Figure 8 illustrates the structure of independent variables and dependent variables obtained from ANN, in which the thicker lines connecting each node signify greater influence of the nodes to the next nodes. The diatoms, having hidden nodes of 3, 4, and 5, exhibited the highest accuracy.

4. Conclusion
The measurements of water quality obtained from the Haman Weir for Nakdong River were analyzed with the use of various machine learning techniques, such as kNN, CART, ANN, RF, BAG, BOOST, and SVM, to determine factors of water quality that affect the proliferation of diatoms (factors that have influence on the proliferation of freshwater diatoms). Among the machine learning techniques, the ANN and RF rendered the highest accuracy in the prediction of diatom proliferation. As a result of the variable selection, the variables of PO4-P, BOD, NH3-N, and DO were found as common influential variables in the models of Bagging and RF because these variables also occupied higher position in the models of RF and Bagging. Also, the major variables that were selected by Boruta algorithm indicated significant improvement of AUC in the analytic schemes of kNN, ANN, BAG, and SVM.

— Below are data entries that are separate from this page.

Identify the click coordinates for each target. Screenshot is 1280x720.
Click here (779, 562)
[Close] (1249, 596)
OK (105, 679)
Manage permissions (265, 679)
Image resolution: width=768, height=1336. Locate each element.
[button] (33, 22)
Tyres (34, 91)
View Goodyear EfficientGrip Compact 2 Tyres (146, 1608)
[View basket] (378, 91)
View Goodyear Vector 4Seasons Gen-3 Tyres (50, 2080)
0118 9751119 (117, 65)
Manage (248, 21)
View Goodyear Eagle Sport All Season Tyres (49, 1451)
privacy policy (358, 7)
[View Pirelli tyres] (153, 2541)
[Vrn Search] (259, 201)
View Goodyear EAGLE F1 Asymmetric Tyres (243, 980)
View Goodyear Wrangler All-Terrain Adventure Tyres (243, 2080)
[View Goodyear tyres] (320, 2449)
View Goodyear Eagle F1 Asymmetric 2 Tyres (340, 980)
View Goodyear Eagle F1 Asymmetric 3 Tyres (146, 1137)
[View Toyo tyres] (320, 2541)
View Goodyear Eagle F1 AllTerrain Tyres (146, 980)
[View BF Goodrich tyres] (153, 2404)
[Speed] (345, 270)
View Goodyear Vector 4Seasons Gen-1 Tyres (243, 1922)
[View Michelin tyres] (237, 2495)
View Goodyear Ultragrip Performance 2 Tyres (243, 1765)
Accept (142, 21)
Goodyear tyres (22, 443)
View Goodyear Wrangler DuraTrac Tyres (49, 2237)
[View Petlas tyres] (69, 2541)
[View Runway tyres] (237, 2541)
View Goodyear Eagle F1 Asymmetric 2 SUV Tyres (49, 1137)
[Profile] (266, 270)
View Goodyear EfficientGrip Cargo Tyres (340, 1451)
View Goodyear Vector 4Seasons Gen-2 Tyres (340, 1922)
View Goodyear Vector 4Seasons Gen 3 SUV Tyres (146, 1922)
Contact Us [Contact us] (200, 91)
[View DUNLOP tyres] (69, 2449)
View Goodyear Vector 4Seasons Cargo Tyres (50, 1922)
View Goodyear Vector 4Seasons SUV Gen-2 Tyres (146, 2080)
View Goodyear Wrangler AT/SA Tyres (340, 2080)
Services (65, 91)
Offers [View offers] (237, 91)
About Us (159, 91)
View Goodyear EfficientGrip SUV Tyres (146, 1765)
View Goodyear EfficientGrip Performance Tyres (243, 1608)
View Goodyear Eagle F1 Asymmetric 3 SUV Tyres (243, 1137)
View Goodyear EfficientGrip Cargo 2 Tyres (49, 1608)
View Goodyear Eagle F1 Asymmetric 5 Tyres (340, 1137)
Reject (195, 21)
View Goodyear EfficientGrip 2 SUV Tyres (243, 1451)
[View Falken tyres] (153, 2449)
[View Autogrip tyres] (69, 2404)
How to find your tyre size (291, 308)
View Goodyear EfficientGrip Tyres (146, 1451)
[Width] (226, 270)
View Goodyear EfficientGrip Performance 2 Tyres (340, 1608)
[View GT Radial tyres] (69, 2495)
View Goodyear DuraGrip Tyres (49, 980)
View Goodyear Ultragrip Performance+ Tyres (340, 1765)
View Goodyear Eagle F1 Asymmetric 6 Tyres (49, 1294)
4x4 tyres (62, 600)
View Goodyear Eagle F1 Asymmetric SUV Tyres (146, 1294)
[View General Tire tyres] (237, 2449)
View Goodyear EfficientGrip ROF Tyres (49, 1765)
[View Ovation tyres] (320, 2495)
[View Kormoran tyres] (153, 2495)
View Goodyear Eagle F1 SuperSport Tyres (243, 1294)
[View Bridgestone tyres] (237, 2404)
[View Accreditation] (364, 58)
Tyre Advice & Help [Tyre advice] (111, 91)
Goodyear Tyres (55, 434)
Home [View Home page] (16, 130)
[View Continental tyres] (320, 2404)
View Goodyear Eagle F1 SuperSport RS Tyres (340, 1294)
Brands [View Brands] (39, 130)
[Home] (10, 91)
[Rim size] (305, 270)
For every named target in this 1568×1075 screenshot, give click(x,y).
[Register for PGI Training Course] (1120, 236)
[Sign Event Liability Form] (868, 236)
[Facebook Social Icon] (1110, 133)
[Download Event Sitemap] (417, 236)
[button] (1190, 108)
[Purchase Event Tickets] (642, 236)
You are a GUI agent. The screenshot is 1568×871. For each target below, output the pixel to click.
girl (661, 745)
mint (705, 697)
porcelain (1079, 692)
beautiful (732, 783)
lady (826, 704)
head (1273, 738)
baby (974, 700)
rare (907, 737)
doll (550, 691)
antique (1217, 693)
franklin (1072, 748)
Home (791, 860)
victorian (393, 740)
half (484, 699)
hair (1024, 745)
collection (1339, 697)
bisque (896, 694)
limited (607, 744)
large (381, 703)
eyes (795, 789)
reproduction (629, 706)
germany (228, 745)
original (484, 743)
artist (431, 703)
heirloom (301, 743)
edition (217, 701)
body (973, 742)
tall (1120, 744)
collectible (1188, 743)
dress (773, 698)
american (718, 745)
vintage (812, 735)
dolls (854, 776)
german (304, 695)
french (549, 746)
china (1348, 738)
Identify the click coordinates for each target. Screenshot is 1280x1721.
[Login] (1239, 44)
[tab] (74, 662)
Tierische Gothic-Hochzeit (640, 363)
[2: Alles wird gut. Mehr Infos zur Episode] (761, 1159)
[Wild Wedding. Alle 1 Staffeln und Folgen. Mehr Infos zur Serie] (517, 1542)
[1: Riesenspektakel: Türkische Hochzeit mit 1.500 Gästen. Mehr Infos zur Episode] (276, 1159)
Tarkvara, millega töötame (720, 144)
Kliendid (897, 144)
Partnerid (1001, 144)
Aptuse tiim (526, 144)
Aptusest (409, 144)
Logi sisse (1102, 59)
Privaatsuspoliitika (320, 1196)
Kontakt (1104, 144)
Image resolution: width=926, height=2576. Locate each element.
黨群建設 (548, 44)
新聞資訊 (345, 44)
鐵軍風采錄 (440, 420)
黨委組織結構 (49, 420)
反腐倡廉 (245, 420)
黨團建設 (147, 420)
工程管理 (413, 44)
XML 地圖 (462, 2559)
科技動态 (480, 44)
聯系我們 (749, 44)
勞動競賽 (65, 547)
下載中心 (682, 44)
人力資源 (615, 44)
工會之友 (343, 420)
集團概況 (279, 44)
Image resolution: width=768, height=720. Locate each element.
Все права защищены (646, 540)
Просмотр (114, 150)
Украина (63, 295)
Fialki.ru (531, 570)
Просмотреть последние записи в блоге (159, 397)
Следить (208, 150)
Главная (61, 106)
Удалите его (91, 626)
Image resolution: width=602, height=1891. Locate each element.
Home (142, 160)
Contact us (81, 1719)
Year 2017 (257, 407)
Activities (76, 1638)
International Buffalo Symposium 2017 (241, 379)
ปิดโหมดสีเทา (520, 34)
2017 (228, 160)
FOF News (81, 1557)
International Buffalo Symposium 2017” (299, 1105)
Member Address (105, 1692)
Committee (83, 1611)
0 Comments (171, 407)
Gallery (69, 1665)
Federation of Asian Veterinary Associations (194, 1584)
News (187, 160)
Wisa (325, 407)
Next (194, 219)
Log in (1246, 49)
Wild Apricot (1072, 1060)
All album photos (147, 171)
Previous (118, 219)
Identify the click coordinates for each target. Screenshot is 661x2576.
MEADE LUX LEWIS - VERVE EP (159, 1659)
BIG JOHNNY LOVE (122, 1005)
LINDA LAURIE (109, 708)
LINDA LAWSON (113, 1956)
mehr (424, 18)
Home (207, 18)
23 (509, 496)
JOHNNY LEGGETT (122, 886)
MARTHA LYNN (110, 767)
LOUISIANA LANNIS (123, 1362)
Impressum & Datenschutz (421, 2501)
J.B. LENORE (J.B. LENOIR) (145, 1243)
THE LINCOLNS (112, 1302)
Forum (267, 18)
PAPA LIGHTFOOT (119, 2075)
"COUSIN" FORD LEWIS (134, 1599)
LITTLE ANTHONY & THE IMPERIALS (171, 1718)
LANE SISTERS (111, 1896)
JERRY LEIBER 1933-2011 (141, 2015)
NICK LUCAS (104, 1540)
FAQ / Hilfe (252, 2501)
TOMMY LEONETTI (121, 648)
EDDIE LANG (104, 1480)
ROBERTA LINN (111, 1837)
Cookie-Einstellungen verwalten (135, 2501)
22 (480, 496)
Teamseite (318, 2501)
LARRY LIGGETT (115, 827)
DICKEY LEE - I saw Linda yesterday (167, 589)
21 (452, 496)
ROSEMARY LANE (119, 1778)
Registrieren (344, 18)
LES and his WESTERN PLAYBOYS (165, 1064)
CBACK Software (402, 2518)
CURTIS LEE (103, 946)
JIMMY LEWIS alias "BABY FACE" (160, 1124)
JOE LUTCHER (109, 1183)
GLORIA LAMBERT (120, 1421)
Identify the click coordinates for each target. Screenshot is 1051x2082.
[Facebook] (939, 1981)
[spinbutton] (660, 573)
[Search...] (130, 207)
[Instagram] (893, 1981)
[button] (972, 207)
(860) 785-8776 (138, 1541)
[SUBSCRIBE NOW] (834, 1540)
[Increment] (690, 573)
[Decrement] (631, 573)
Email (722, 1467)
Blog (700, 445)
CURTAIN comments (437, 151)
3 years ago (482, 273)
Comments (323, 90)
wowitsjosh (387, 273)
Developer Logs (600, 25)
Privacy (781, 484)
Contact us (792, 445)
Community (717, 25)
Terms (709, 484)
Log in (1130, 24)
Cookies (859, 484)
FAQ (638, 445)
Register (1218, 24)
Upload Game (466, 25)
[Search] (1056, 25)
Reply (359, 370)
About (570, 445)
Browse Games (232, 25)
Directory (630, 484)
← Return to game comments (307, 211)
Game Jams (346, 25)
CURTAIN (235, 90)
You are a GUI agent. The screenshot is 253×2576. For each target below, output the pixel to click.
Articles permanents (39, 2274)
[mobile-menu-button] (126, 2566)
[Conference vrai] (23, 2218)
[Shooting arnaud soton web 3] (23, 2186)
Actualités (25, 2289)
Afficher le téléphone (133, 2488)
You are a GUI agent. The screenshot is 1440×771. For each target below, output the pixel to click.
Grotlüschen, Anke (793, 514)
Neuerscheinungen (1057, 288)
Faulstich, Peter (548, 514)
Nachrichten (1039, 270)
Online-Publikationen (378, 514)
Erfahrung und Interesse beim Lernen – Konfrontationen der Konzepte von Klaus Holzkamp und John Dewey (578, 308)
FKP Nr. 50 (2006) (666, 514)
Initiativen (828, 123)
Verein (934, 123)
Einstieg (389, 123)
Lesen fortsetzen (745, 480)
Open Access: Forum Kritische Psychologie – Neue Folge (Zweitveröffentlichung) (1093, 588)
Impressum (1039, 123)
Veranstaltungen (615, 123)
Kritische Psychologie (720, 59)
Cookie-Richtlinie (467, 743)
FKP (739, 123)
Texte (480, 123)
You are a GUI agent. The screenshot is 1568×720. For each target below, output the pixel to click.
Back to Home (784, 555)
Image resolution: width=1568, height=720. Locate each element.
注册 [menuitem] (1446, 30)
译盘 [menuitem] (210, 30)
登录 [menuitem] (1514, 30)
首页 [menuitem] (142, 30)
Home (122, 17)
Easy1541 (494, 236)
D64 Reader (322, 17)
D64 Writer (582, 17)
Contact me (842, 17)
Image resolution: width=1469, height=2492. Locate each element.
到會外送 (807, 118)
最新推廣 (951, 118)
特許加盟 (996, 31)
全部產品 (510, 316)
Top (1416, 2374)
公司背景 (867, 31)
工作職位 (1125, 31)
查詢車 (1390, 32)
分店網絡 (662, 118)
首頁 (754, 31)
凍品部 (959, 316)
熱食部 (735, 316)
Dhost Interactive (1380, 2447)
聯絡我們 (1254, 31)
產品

This study was carried out to find the appropriate techniques that were suitable for the prediction of diatom proliferation among various machine learning techniques, from which the ANN and RF were found as appropriate models for the prediction of diatom proliferation. Since diatoms react sensitively to spatiotemporal changes, further studies that focus on the comparison and analysis of diverse data seem necessary to determine the optimal machine learning schemes that are fit for the prediction of the proliferation of each taxon of algae.
Data Availability
The data used to support the findings of this study are available from the corresponding author upon request.
Conflicts of Interest
The authors declare that they have no conflicts of interest.
Authors’ Contributions
Heesuk Lee and Young-Joo Lee investigated the data. Dae Keun Seo validated the data. Bomi Jeong, Seoksu Hong, Jaehoon Kim, Taekgeun Kim, and Jae-Kyeong Lee analyzed data. Yuna Shin and Tae-Young Heo wrote the original paper. All authors read and approved the final manuscript.
Acknowledgments
This study was performed under the project “A Study on the Characteristics of Algae by the Types of Rivers in Korea (NIER-2018-01-01-034)” by the National Institute of Environmental Research.